In 2012 he was awarded the Meurice prize for Contemporary Art. His work is characterized by a protean nature, evolving between writing, performance, collage, installation and sculpture. Far from creating hermetism, all these different practices work together to constitute a complete oeuvre that questions the human nature, its genesis, its defects as well as the multiplicity of its facets. The artist’s references are just as eclectic and vast; giving birth to characters and stories indistinctively inherited from popular culture – the advertising and television world – and the classical dramatic repertoire (Molière), as well as ancient Greek comedy (Aristophanes). This assemblage of images and references evokes his early collage series The Economist (2006) and Assembly Instructions (2008-2011), series that drew their sources as much from Montaigne’s Essais as from Ikea catalogs. In 2012 he directed his first play, The Humans, developed during his residency at the Witte de With and presented at the Rotterdamse Schouwburg, as well as at the Brooklyn Academy of Music in New York and at the 2014 Avignon Festival.
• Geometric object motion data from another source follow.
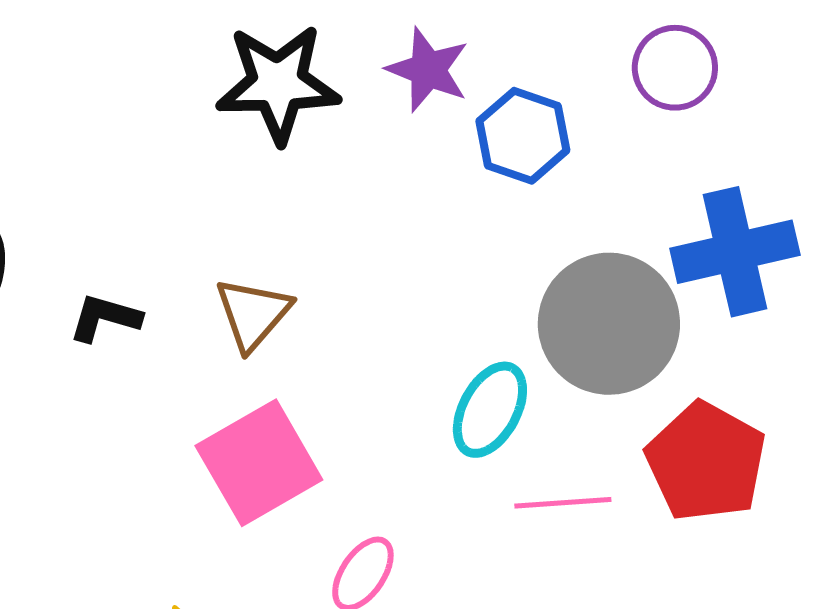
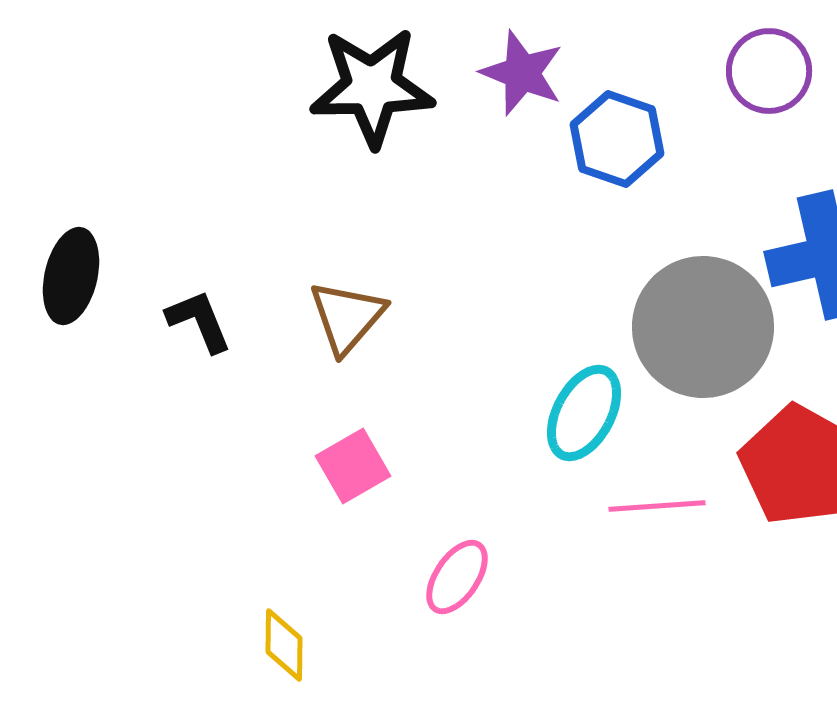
black L-shape: (105, 318) -> (199, 321), turned 52
pink square: (259, 463) -> (353, 466), size x0.6

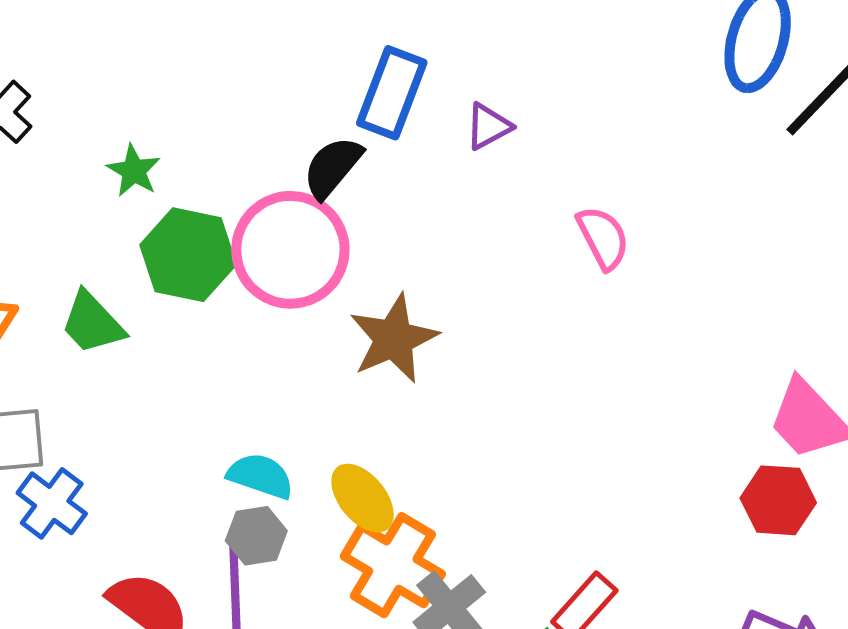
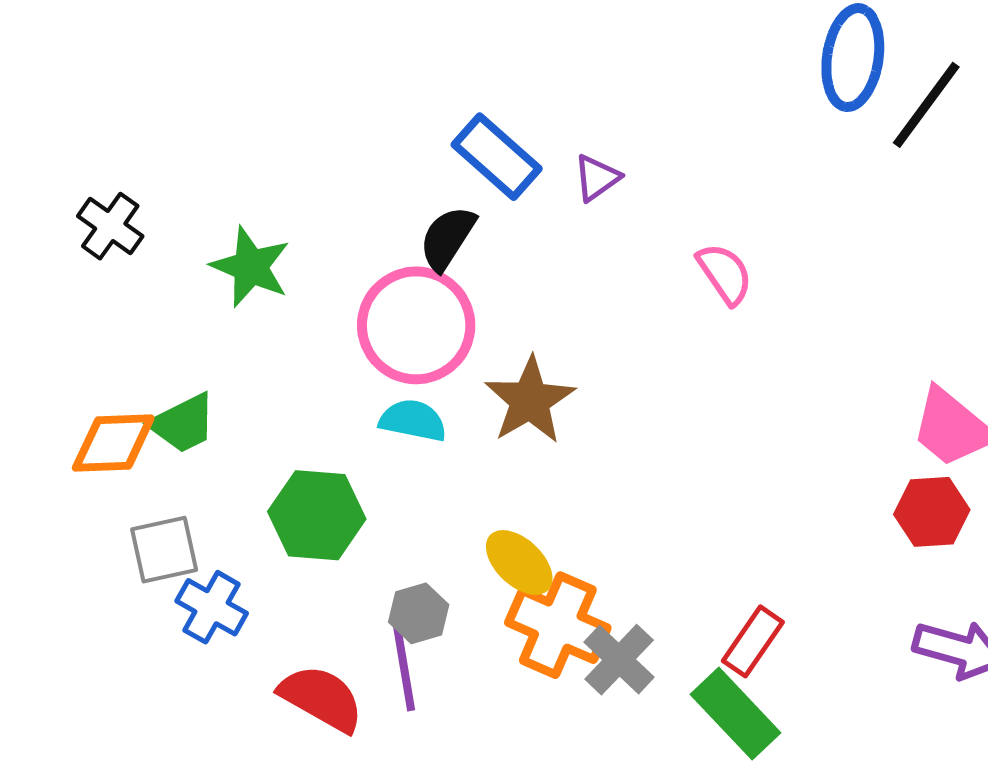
blue rectangle: (392, 93) -> (497, 157), turned -62
green star: (134, 171) -> (251, 267), size x1.5
green hexagon: (188, 255) -> (317, 515), moved
green trapezoid: (92, 323) -> (183, 423), moved, turned -66
cyan semicircle: (260, 476) -> (413, 420), moved

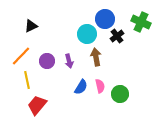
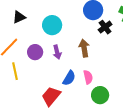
cyan circle: (87, 34) -> (52, 25), moved
green circle: (120, 94) -> (100, 95), moved
red trapezoid: (37, 105) -> (51, 96), moved

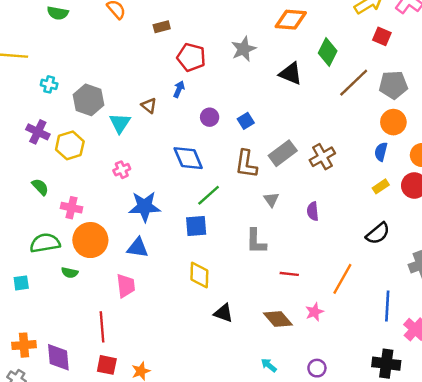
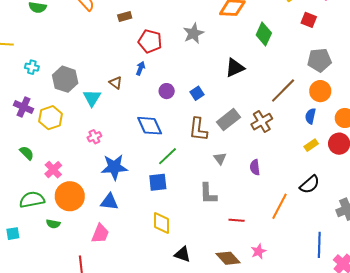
black triangle: (291, 74) -> (235, 68), moved, turned -45
brown line: (354, 83) -> (283, 90), moved
pink cross: (71, 208) -> (53, 170), turned 36
orange line: (342, 279) -> (280, 206), moved
pink trapezoid: (126, 286) -> (100, 234), turned 30

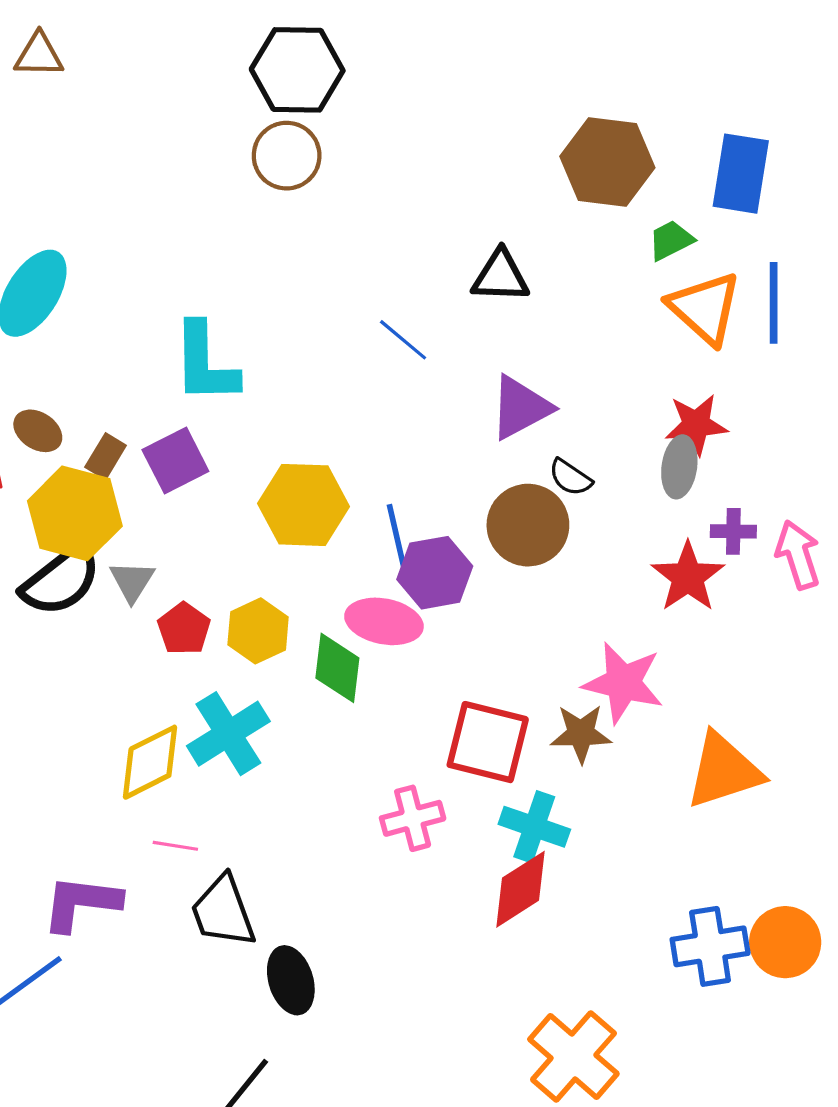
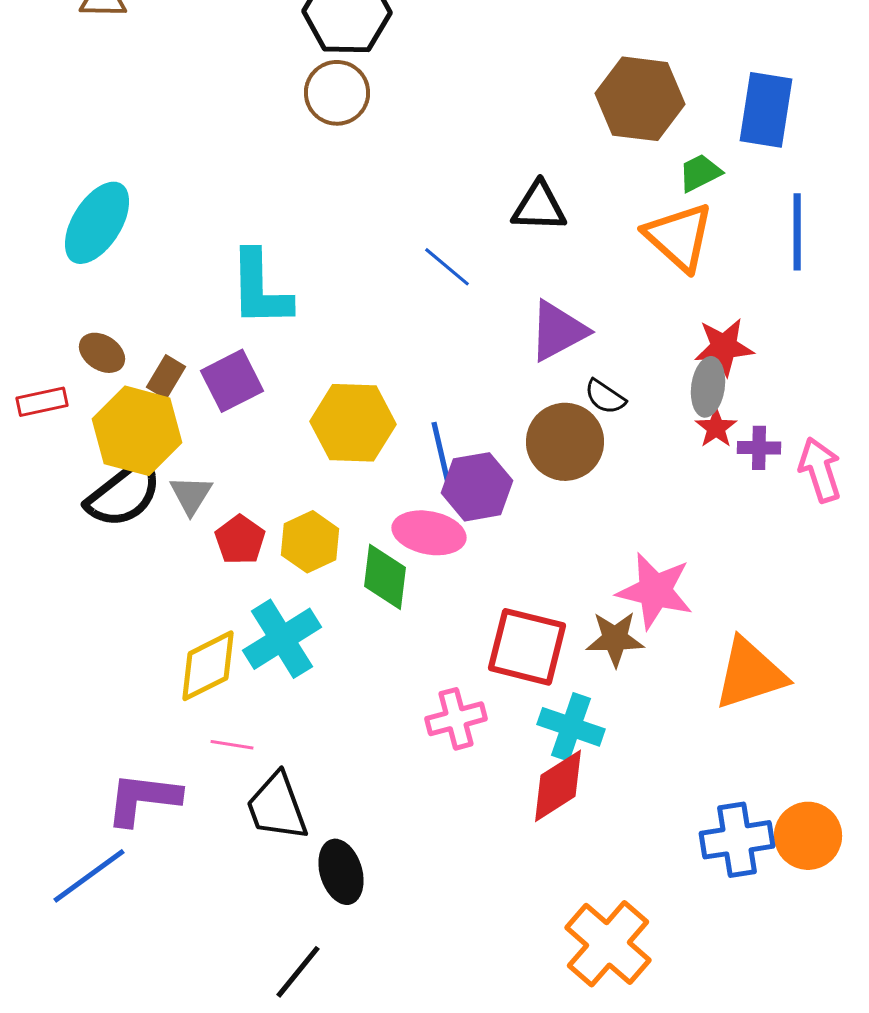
orange triangle: (705, 308) -> (679, 237), moved
red star: (688, 577) -> (716, 428), moved, size x0.6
His work can be found in the collections of several institutions such as the National Centre for the Visual Arts Paris, the FRAC Pays de la Loire (Carquefou, France), the Solomon R. Guggenheim Museum and New York’s Museum of Modern Art.

Recently, several solo exhibitions have been dedicated to his work both in Europe and in the United States; in 2011 he presented his The School of Objects Criticized at the Palais de Tokyo (Paris) – (originally shown at the New Museum in New York in 2010 ) – and Assembly Instructions: The Pledge at Monitor Gallery (Rome) and Art : Concept (Paris), (also shown at the Drawing Center (New York) in 2013). That same year he presented The Humans at Metro Pictures (New York) then at Sprüth Magers, London, in 2014. In 2019 he presented a monographic exhibition at the Fine Arts Museums of San Francisco (California).